— Exercise directions —
For the entries below, copy exactly the line that contains "against dust, dirt, and" through the line that contains "Hide product information", both ends included, and exclude all pictures.

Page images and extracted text
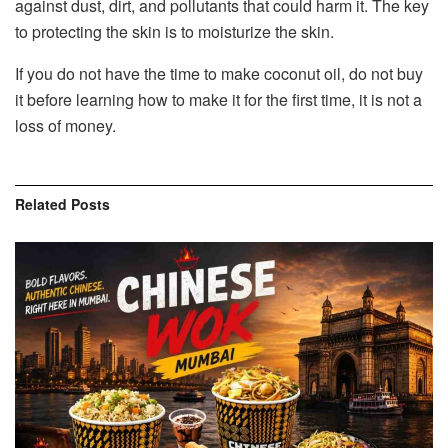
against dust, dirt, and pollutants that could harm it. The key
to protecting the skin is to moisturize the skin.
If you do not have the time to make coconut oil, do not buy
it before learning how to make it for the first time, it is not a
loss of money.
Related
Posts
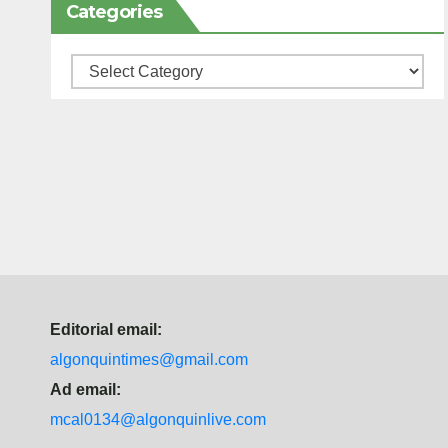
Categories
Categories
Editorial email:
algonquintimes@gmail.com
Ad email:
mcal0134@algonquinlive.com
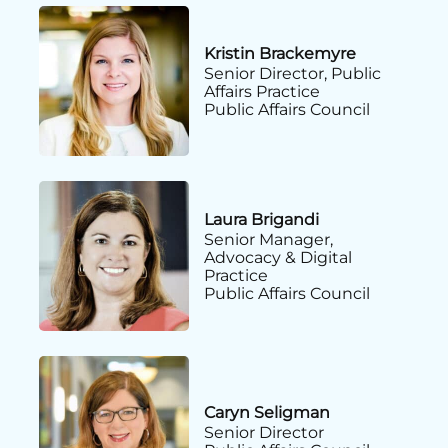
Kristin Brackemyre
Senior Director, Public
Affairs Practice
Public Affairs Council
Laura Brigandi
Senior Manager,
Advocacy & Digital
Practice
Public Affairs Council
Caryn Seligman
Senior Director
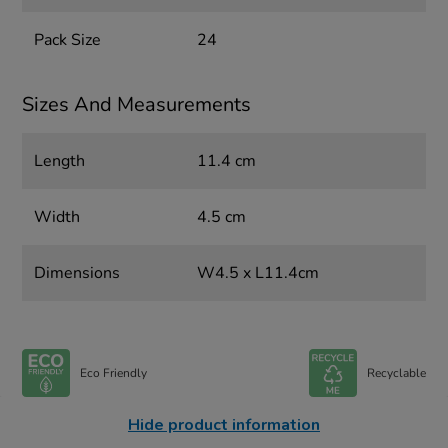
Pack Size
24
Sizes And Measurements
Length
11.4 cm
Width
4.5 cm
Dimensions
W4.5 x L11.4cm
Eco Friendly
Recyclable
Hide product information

---

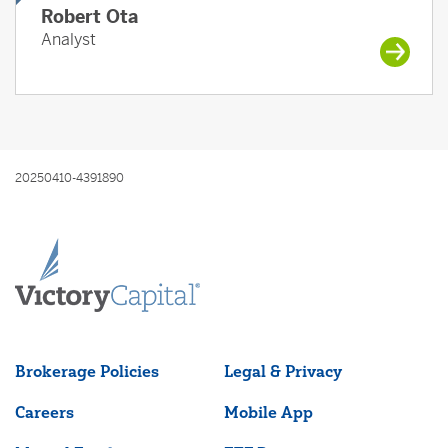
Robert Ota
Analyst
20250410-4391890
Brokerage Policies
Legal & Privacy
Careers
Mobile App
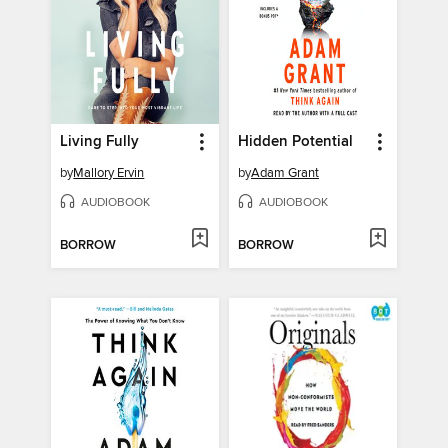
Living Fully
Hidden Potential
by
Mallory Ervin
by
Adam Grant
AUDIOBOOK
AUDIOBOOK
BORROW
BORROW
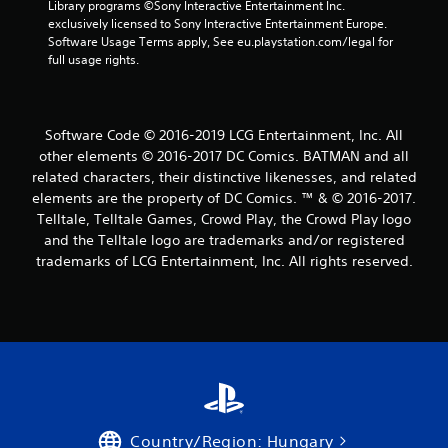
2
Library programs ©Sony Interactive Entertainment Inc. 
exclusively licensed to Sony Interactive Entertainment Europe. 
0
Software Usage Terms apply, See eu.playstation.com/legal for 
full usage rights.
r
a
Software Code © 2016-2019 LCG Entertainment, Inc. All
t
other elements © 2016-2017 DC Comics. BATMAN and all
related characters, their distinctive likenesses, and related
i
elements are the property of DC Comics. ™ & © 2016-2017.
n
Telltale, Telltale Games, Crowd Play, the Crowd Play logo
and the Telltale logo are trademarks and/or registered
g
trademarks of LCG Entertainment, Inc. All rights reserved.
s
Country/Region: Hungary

— Task result —
against dust, dirt, and pollutants that could harm it. The key
to protecting the skin is to moisturize the skin.
If you do not have the time to make coconut oil, do not buy
it before learning how to make it for the first time, it is not a
loss of money.
Related
Posts
Categories
Categories
Editorial email:
algonquintimes@gmail.com
Ad email:
mcal0134@algonquinlive.com
Kristin Brackemyre
Senior Director, Public
Affairs Practice
Public Affairs Council
Laura Brigandi
Senior Manager,
Advocacy & Digital
Practice
Public Affairs Council
Caryn Seligman
Senior Director
Pack Size
24
Sizes And Measurements
Length
11.4 cm
Width
4.5 cm
Dimensions
W4.5 x L11.4cm
Eco Friendly
Recyclable
Hide product information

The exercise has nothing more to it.